Linda Thomas-Greenfield, the Biden administration’s nominee for ambassador to the United Nations, also said publicly on 27 May that the Chinese Communist Party is a strategic adversary of the United States, a challenge to U.S. Security, values and way of Life, and a threat to its neighbors and the world.

In his nomination hearing, new Secretary of State John Blinken also said that former President Trump was right to take a tough stance against the Chinese Communist Party and agreed with Pompeo‘s decision to find the Chinese Communist Party guilty of “genocide” in Xinjiang.

U.S. Defense Secretary Lloyd Austin has also said that the Chinese Communist Party is the biggest challenge to the United States and will focus its strategy on Asia, especially the Chinese Communist Party.

Radio Free Asia cited the analysis of Ye Yaoyuan, chair of the Department of International Studies and Contemporary Languages at the University of St. Thomas, who said that Xi Jinping’s on-air shouting through the “Davos Forum” after Biden took power underscored Beijing‘s eagerness.

He believes that the U.S. sees the CCP as a strategic competitor that will not disappear anytime soon, and that Beijing can only shout now to create space, showing that the CCP has exhausted its tricks.

Ye Yaoyuan said that the CCP has always lived in its own stratosphere of internal and external propaganda, always treating outside criticism and suggestions as malicious prejudice, so the global “suspicion of China” atmosphere will not disappear in a short time.

Another scholar believes that the U.S.-China game has only just begun, and Beijing’s repeated statements may be a sign of anxiety, but both the U.S. and China are testing each other’s reality, and both sides have many sets of scripts.

It is worth noting that after Biden took office, he signed a series of executive orders, while overturning many executive orders of the Trump Administration, Biden signed a new executive order on the 26th, prohibiting the federal government from saying “China virus” (China virus).

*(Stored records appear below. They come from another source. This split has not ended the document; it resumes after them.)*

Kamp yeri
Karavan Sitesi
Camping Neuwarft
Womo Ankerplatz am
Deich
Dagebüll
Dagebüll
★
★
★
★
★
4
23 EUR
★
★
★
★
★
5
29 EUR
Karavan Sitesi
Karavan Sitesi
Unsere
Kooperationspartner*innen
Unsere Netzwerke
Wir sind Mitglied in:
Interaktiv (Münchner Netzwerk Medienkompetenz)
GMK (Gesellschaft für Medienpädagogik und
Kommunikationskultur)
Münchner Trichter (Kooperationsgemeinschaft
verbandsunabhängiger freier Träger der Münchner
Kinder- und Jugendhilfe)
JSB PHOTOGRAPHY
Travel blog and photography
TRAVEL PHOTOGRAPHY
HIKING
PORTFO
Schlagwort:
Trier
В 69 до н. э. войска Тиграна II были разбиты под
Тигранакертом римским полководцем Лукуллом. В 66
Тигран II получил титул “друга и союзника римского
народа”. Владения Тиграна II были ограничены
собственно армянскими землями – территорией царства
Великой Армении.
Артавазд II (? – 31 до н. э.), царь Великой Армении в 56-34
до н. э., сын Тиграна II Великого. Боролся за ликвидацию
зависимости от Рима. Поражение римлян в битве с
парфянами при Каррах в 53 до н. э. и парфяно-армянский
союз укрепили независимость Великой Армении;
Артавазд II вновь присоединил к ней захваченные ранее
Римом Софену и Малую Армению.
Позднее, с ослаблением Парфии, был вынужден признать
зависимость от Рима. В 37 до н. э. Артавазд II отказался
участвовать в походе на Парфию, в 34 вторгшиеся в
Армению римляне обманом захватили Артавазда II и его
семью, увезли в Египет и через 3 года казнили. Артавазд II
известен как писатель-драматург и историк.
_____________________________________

Although the earliest outbreak of the Chinese Communist virus was in Wuhan, China, the Biden administration banned the use of the term “China virus,” arguing that it would constitute discrimination against Asian Americans.

In addition, before and after Biden’s visit to Taiwan, Chinese military aircraft harassed Taiwan’s airspace dozens of times in 25 days in a row, and announced an upcoming large-scale military exercise in the South China Sea. However, the Biden administration did not take any substantive counter-attack, but declared that it would adopt “strategic patience” in U.S.-China relations.

The outside world believes that Biden is verbally tough but extremely weak in dealing with the Chinese Communist Party, and it is worth watching whether the so-called “strategic patience” will evolve into a policy of “appeasement” in actual actions.